● **Data to process**:
BEGIN

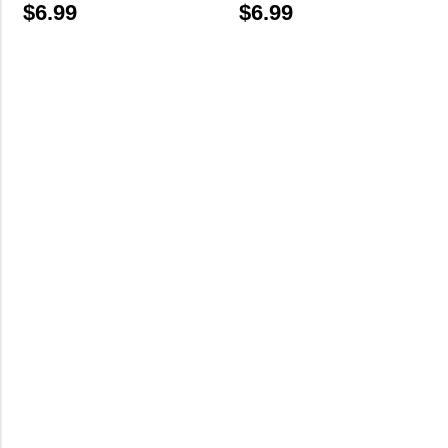
$
6.99
$
6.99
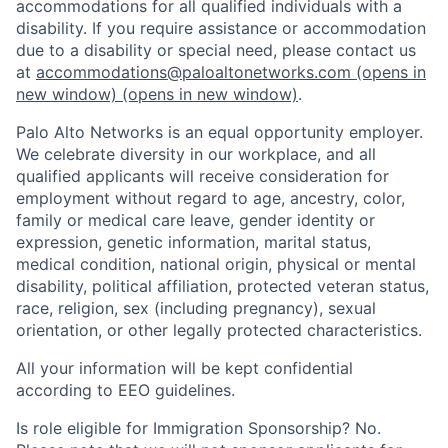
accommodations for all qualified individuals with a
disability. If you require assistance or accommodation
due to a disability or special need, please contact us
at
accommodations@paloaltonetworks.com
(opens in
new window)
(opens in new window)
.
Palo Alto Networks is an equal opportunity employer.
We celebrate diversity in our workplace, and all
qualified applicants will receive consideration for
employment without regard to age, ancestry, color,
family or medical care leave, gender identity or
expression, genetic information, marital status,
medical condition, national origin, physical or mental
disability, political affiliation, protected veteran status,
race, religion, sex (including pregnancy), sexual
orientation, or other legally protected characteristics.
All your information will be kept confidential
according to EEO guidelines.
Is role eligible for Immigration Sponsorship? No.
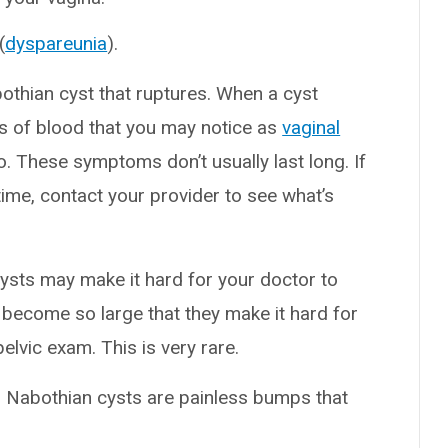
(
dyspareunia
).
thian cyst that ruptures. When a cyst
s of blood that you may notice as
vaginal
o. These symptoms don’t usually last long. If
ime, contact your provider to see what’s
cysts may make it hard for your doctor to
 become so large that they make it hard for
elvic exam. This is very rare.
 Nabothian cysts are painless bumps that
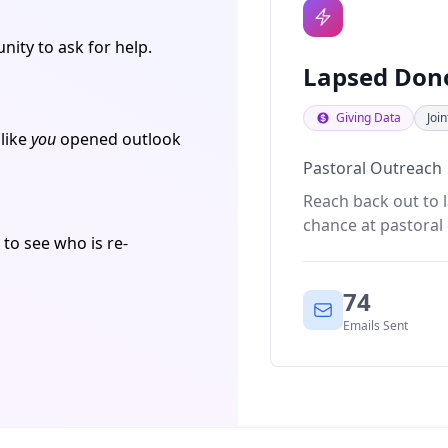
ity to ask for help.
Lapsed Don
Giving Data
Joi
 like
you
opened outlook
Pastoral Outreach
Reach back out to 
chance at pastoral
 to see who is re-
74
Emails Sent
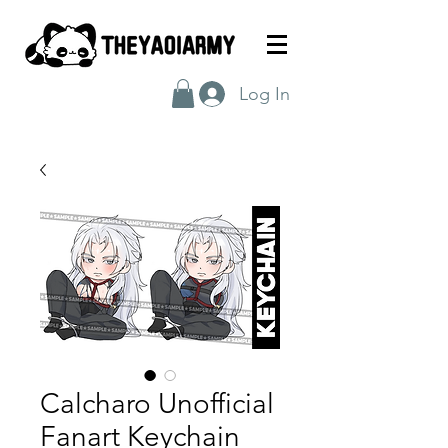
Log In
Calcharo Unofficial
Fanart Keychain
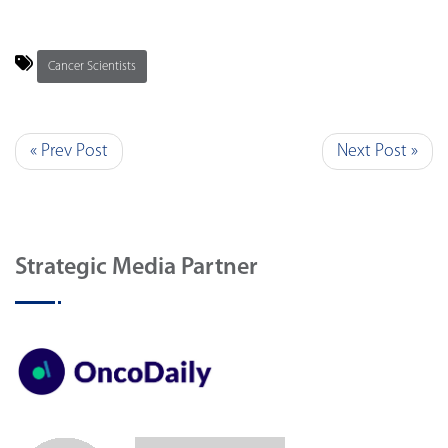
Cancer Scientists
« Prev Post
Next Post »
Strategic Media Partner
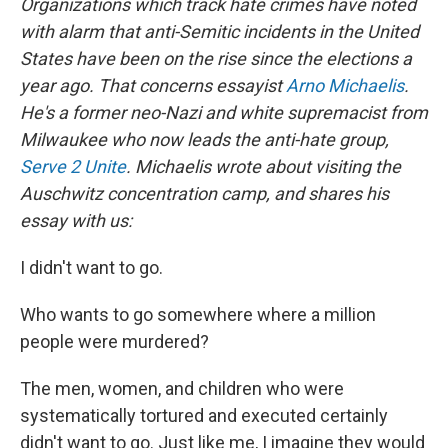
Organizations which track hate crimes have noted
with alarm that anti-Semitic incidents in the United
States have been on the rise since the elections a
year ago. That concerns essayist
Arno Michaelis
.
He's a former neo-Nazi and white supremacist from
Milwaukee who now leads the anti-hate group,
Serve 2 Unite
. Michaelis wrote about visiting the
Auschwitz concentration camp, and shares his
essay with us:
I didn't want to go.
Who wants to go somewhere where a million
people were murdered?
The men, women, and children who were
systematically tortured and executed certainly
didn't want to go. Just like me, I imagine they would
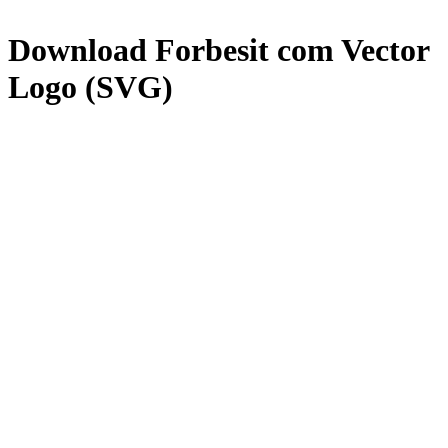
Download
Forbesit com
Vector
Logo (SVG)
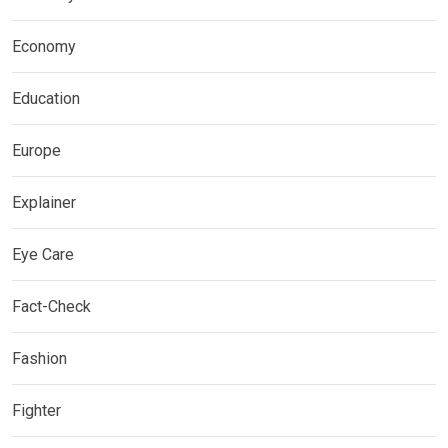
Economy
Education
Europe
Explainer
Eye Care
Fact-Check
Fashion
Fighter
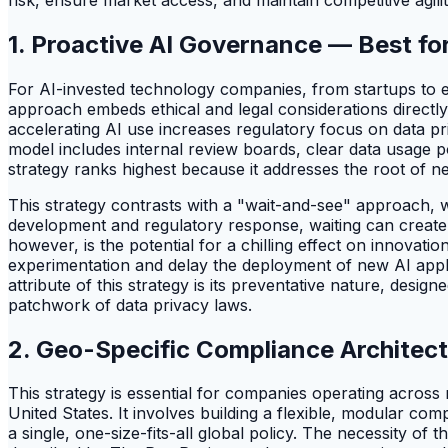
1. Proactive AI Governance — Best for
For AI-invested technology companies, from startups to en
approach embeds ethical and legal considerations directl
accelerating AI use increases regulatory focus on data pr
model includes internal review boards, clear data usage p
strategy ranks highest because it addresses the root of ne
This strategy contrasts with a "wait-and-see" approach, w
development and regulatory response, waiting can create s
however, is the potential for a chilling effect on innovati
experimentation and delay the deployment of new AI appli
attribute of this strategy is its preventative nature, d
patchwork of data privacy laws.
2. Geo-Specific Compliance Architect
This strategy is essential for companies operating across 
United States. It involves building a flexible, modular co
a single, one-size-fits-all global policy. The necessity of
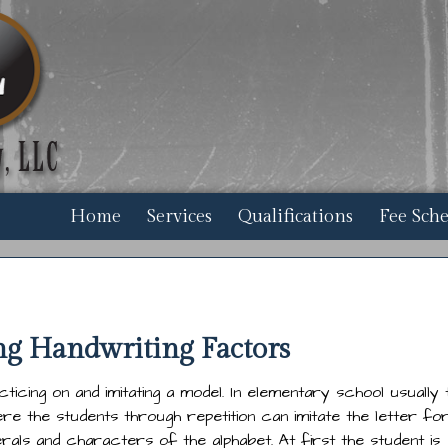
Home
Services
Qualifications
Fee Sch
ng Handwriting Factors
acticing on and imitating a model. In elementary school usually 
e the students through repetition can imitate the letter f
als and characters of the alphabet. At first the student is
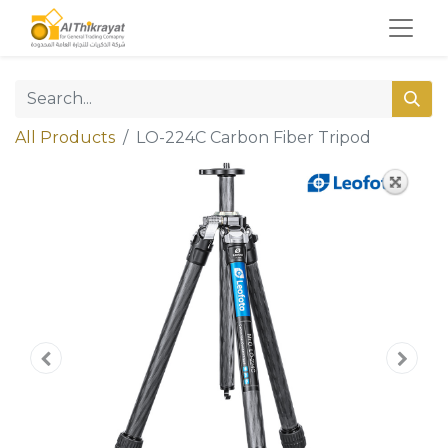
All Products
LO-224C Carbon Fiber Tripod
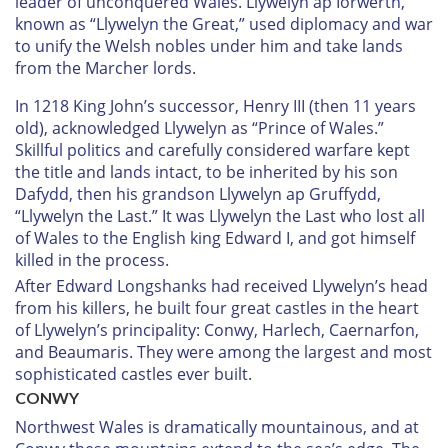
leader of unconquered Wales. Llywelyn ap Iorwerth,
known as “Llywelyn the Great,” used diplomacy and war
to unify the Welsh nobles under him and take lands
from the Marcher lords.
In 1218 King John’s successor, Henry III (then 11 years
old), acknowledged Llywelyn as “Prince of Wales.”
Skillful politics and carefully considered warfare kept
the title and lands intact, to be inherited by his son
Dafydd, then his grandson Llywelyn ap Gruffydd,
“Llywelyn the Last.” It was Llywelyn the Last who lost all
of Wales to the English king Edward I, and got himself
killed in the process.
After Edward Longshanks had received Llywelyn’s head
from his killers, he built four great castles in the heart
of Llywelyn’s principality: Conwy, Harlech, Caernarfon,
and Beaumaris. They were among the largest and most
sophisticated castles ever built.
C
ONWY
Northwest Wales is dramatically mountainous, and at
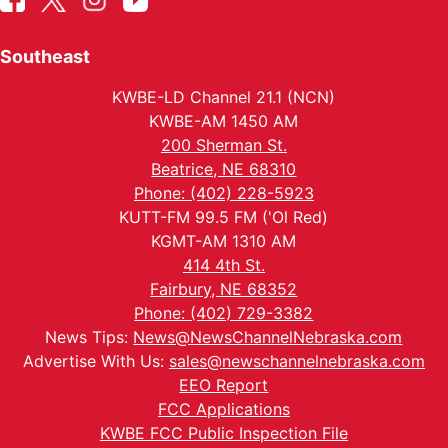
Southeast
KWBE-LD Channel 21.1 (NCN)
KWBE-AM 1450 AM
200 Sherman St.
Beatrice, NE 68310
Phone: (402) 228-5923
KUTT-FM 99.5 FM ('Ol Red)
KGMT-AM 1310 AM
414 4th St.
Fairbury, NE 68352
Phone: (402) 729-3382
News Tips:
News@NewsChannelNebraska.com
Advertise With Us:
sales@newschannelnebraska.com
EEO Report
FCC Applications
KWBE FCC Public Inspection File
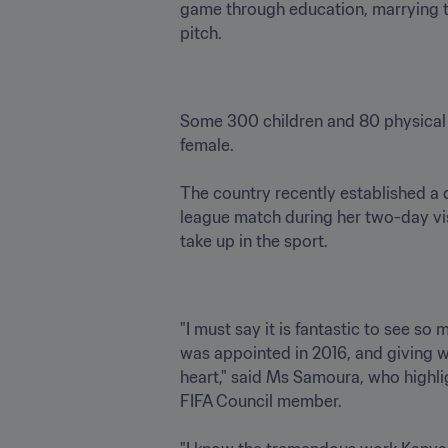
game through education, marrying th
Some 300 children and 80 physical 
female. 

The country recently established a 
league match during her two-day vis
"I must say it is fantastic to see so
was appointed in 2016, and giving wo
heart," said Ms Samoura, who highlig
FIFA Council member.

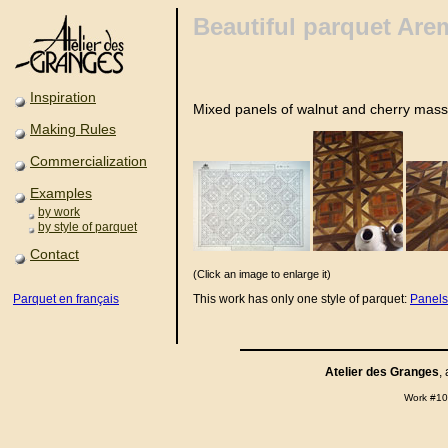
Beautiful parquet Are
Inspiration
Mixed panels of walnut and cherry mass
Making Rules
Commercialization
Examples
by work
by style of parquet
Contact
(Click an image to enlarge it)
Parquet en français
This work has only one style of parquet:
Panels
Atelier des Granges
,
Work #10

END

● **Task directions**:
What lines above run from the one with "Strategic Media Partner" to the one with "people were murdered?"? Give them again exactly, ends included, and leave the pictures out.

● **Answer area**:
Strategic Media Partner
Organizations which track hate crimes have noted
with alarm that anti-Semitic incidents in the United
States have been on the rise since the elections a
year ago. That concerns essayist
Arno Michaelis
.
He's a former neo-Nazi and white supremacist from
Milwaukee who now leads the anti-hate group,
Serve 2 Unite
. Michaelis wrote about visiting the
Auschwitz concentration camp, and shares his
essay with us:
I didn't want to go.
Who wants to go somewhere where a million
people were murdered?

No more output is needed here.